企画展は3年計画で全県を紹介する展示を行っており、2年目の今年度の第Ⅰ期は鳥海山麓周辺を、現在展示中の第Ⅱ期は秋田・男鹿・八郎潟周辺を中心に展示している。平成29年度は県北地域を中心とした展示を行う。
考古学セミナーと出張展示は双方関連した形で行った。出張展示については、3月に県立美術館で片貝家ノ下遺跡の紹介と栗田支援学校の縄文プロジェクトを紹介する展示を行う。
- 平成29年度事業計画(案)について
4 委員からの主な提言
- 払田柵跡や世界文化遺産関連のビデオ等の映像があれば子どもたちも喜ぶのではないか。
- 1回の遺跡見学会で多くのが集まるということは、交流人口を拡大するためのツールにもなるのではないか。
- 展示場所として、あきた埋文への誘導や宣伝も兼ねて県地域振興局内にも展示できないだろうか。来所者も多いので、検討していただきたい。
- 観光パンフレットとして20頁程度のトレッキングガイドがある。県内10数か所の見学スポットや巡回コースがわかりやすく示されており、非常に人気があった。遺跡等に足を運んでもらうためには、報告書では一般の人にはなじみがないので、トレッキングガイドのような解説やコースなどがわかりやすく示されているものがあればPRする方法の1つになると思う。

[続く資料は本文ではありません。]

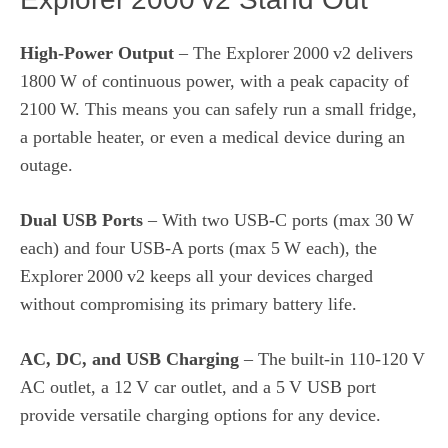
High‑Power Output
– The Explorer 2000 v2 delivers
1800 W of continuous power, with a peak capacity of
2100 W. This means you can safely run a small fridge,
a portable heater, or even a medical device during an
outage.
Dual USB Ports
– With two USB‑C ports (max 30 W
each) and four USB‑A ports (max 5 W each), the
Explorer 2000 v2 keeps all your devices charged
without compromising its primary battery life.
AC, DC, and USB Charging
– The built‑in 110‑120 V
AC outlet, a 12 V car outlet, and a 5 V USB port
provide versatile charging options for any device.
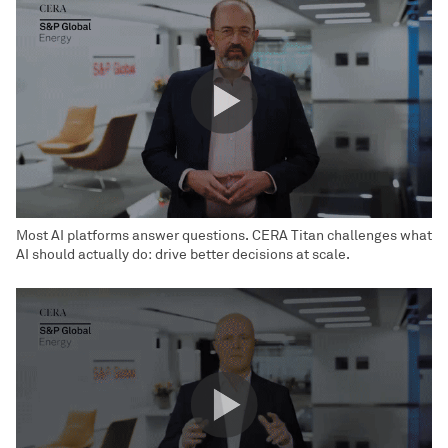
Most AI platforms answer questions. CERA Titan challenges what
AI should actually do: drive better decisions at scale.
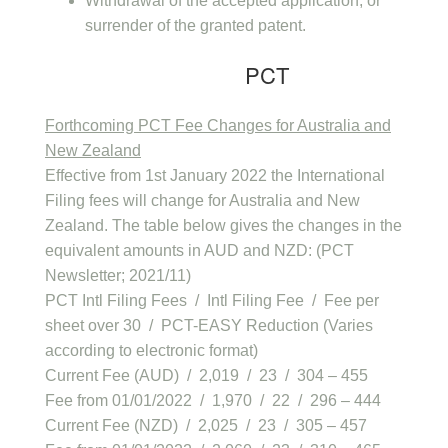
Withdrawal of the accepted application, or
surrender of the granted patent.
PCT
Forthcoming PCT Fee Changes for Australia and
New Zealand
Effective from 1st January 2022 the International
Filing fees will change for Australia and New
Zealand. The table below gives the changes in the
equivalent amounts in AUD and NZD: (PCT
Newsletter; 2021/11)
PCT Intl Filing Fees / Intl Filing Fee / Fee per
sheet over 30 / PCT-EASY Reduction (Varies
according to electronic format)
Current Fee (AUD) / 2,019 / 23 / 304 – 455
Fee from 01/01/2022 / 1,970 / 22 / 296 – 444
Current Fee (NZD) / 2,025 / 23 / 305 – 457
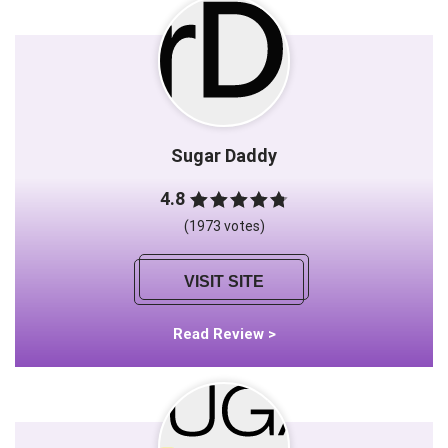
Sugar Daddy
4.8
(1973 votes)
VISIT SITE
Read Review >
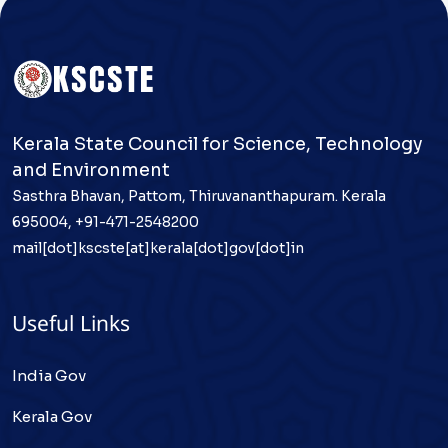
Kerala State Council for Science, Technology
and Environment
Sasthra Bhavan, Pattom, Thiruvananthapuram. Kerala
695004, +91-471-2548200
mail[dot]kscste[at]kerala[dot]gov[dot]in
Useful Links
India Gov
Kerala Gov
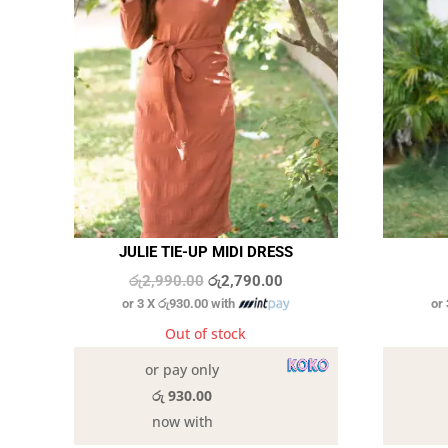
JULIE TIE-UP MIDI DRESS
Original
Current
රු
2,990.00
රු
2,790.00
or 3 X
රු930.00
with
or
price
price
was:
is:
Out of stock
රු2,990.00.
රු2,790.00.
or pay only
රු 930.00
now with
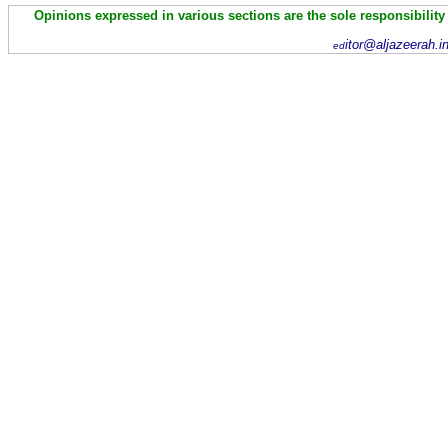
Opinions expressed in various sections are the sole responsibility
itor@aljazeerah.i
ed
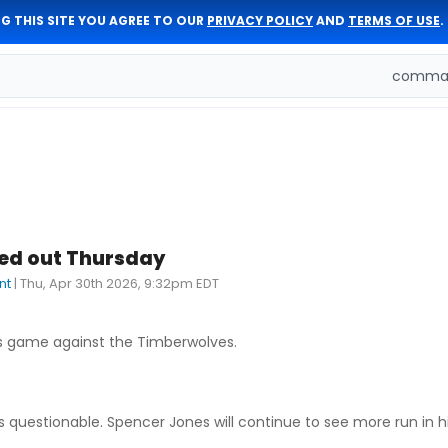
G THIS SITE YOU AGREE TO OUR
PRIVACY POLICY
AND
TERMS OF USE
.
comman
led out Thursday
nt
|
Thu, Apr 30th 2026, 9:32pm EDT
's game against the Timberwolves.
as questionable. Spencer Jones will continue to see more run in h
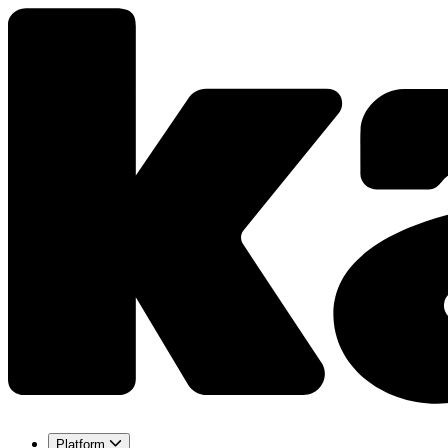
Platform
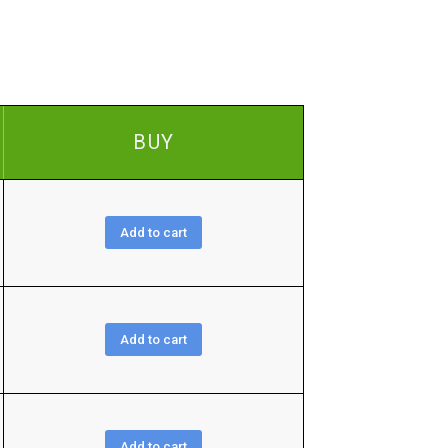
BUY
Add to cart
Add to cart
Add to cart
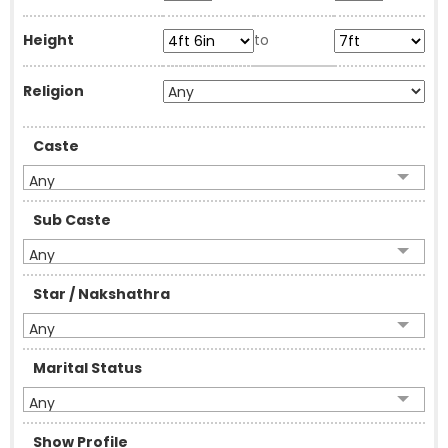
Height
to
Religion
Caste
Any
Sub Caste
Any
Star / Nakshathra
Any
Marital Status
Any
Show Profile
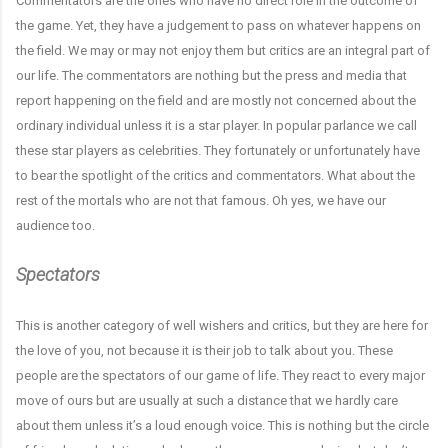
Commentators are the ones who have no direct role in the outcome of
the game. Yet, they have a judgement to pass on whatever happens on
the field. We may or may not enjoy them but critics are an integral part of
our life. The commentators are nothing but the press and media that
report happening on the field and are mostly not concerned about the
ordinary individual unless it is a star player. In popular parlance we call
these star players as celebrities. They fortunately or unfortunately have
to bear the spotlight of the critics and commentators. What about the
rest of the mortals who are not that famous. Oh yes, we have our
audience too.
Spectators
This is another category of well wishers and critics, but they are here for
the love of you, not because it is their job to talk about you. These
people are the spectators of our game of life. They react to every major
move of ours but are usually at such a distance that we hardly care
about them unless it’s a loud enough voice. This is nothing but the circle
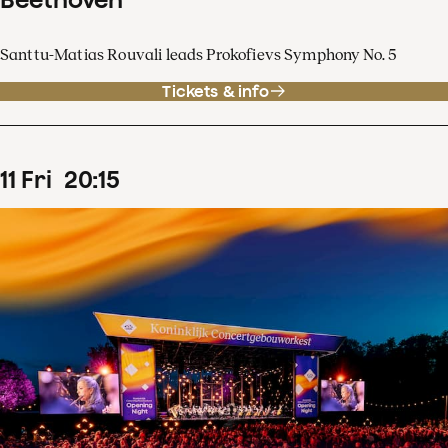
Santtu-Matias Rouvali leads Prokofievs Symphony No. 5
Tickets & info
11
Fri
20
:
15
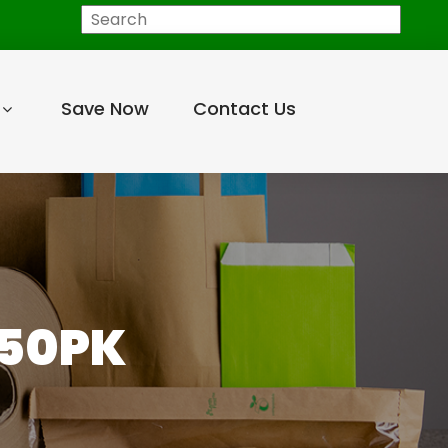
Search
Save Now
Contact Us
 50PK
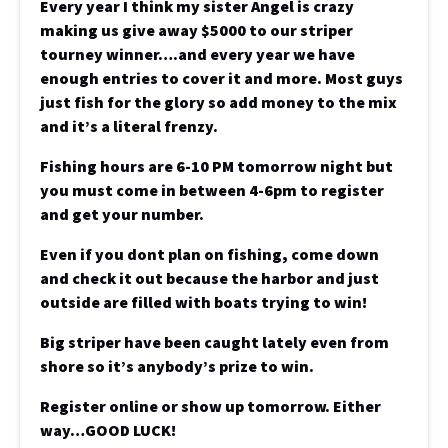
Every year I think my sister Angel is crazy
making us give away $5000 to our striper
tourney winner….and every year we have
enough entries to cover it and more. Most guys
just fish for the glory so add money to the mix
and it’s a literal frenzy.
Fishing hours are 6-10 PM tomorrow night but
you must come in between 4-6pm to register
and get your number.
Even if you dont plan on fishing, come down
and check it out because the harbor and just
outside are filled with boats trying to win!
Big striper have been caught lately even from
shore so it’s anybody’s prize to win.
Register online or show up tomorrow. Either
way…GOOD LUCK!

- 「笑う岩偶づくり」など体験活動は、いろいろなイベントで労力をかけずにできるものなのか。そして作成するセットがあって体験するための素材が用意されているのであれば、観光のPRで展示物を出すときに来場した人に体験してもらう取り組みもできるのではないか。
- 大仙市ではサケを地域の資源として商品化しようとする動きがある。そのときに石器や土器に似せた製品(箸置きなど)をレストランや商店街などに提案できるのではないか。今後相談していきたい。
- 省スペースでもいいので、学校での展示ができないものか。
- 今年度、山形県遊佐町との共催事業があったが、今後も数年に1度は近隣の県外との共催事業を計画してもいいのではないか。例えば、バスツアーも道路事情もよくなってきていることから、岩手県や山形県、青森県などの遺跡や文化財を見学コースとして検討してみてはどうか。
- 外部講師による事業について、テーマと内容によっては埋蔵文化財センターの職員も講師に加わるようにしてはどうか。研究紀要や年報などいろいろな形で発表されているとは思うが、その人が持っている専門性や知識を広くPRしていくという意味でも検討してほしい。
- 職員も研究職としての役割を担ってほしいと考える。今後ももっと研究機関であることを広くPRできればいいと思う。